Parkway Introduces Late Arrival Days

For the 2012-2013 school year, the Parkway School District will replace two Friday professional development days, with eight 2 hour late start days, the first Wednesday of every month, which will allow for teachers to have meetings called a Professional Learning Community, also known as a PLC.

“A Professional Learning Community is a group of staff members, usually teachers, who use data and curriculum analysis of instructional practice to determine how best to meet the needs of students,” said Principal Dr. Jenny Marquart.

At North, teachers will be meeting as a department to improve the curriculum.

During a PLC, teachers look at common assessments, common assignments. “We not only created those assignments together, but we normed them,” said English teacher Melissa Lynn Pomerantz.

The reason for the late start days is so these PLC’s can happen on a monthly basis. In addition to the eight days set aside by the district, Parkway North will have four early release days for additional meetings.

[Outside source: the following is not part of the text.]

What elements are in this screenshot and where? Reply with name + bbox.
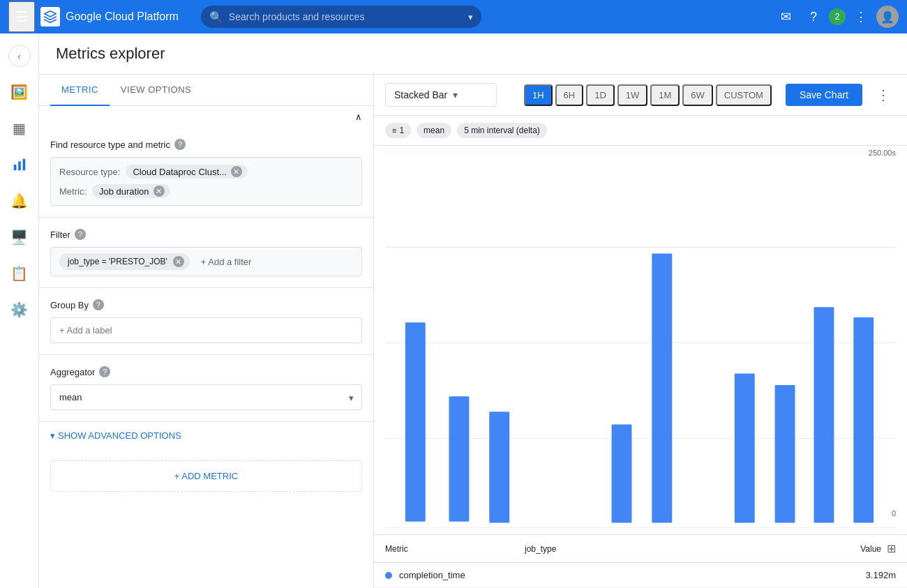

According to the Parkway School District website, “Under the PLC model, time for professional learning is more frequent and consistent. Rather than full days of school and district meetings, the focus is on groups of teachers reviewing individual student achievement data, identifying students who need extra help or more challenging work, investigating better teaching practices to help all students, and planning future instruction.”

Currently on early release days, students go to their 5th block, their 7th block, and their 8th block, skipping academic lab during 6th block.  However, on late start days, there still will be four blocks.

‘All students will arrive two hours later and we will create a shortened schedule from 9:35 a.m. to 2:30 p.m., which will still include four blocks,” said Marquart, who said each block will be about 65 minutes.

Under this new structure for teacher meetings, teachers will be able to meet more frequently, so they can meet the needs of the students.

“We learn so much from each other,” said Pomerantz. “The way schools are, we don’t get to teach with other people and see what they do in their classrooms. This way we are sharing so we can learn from each other.”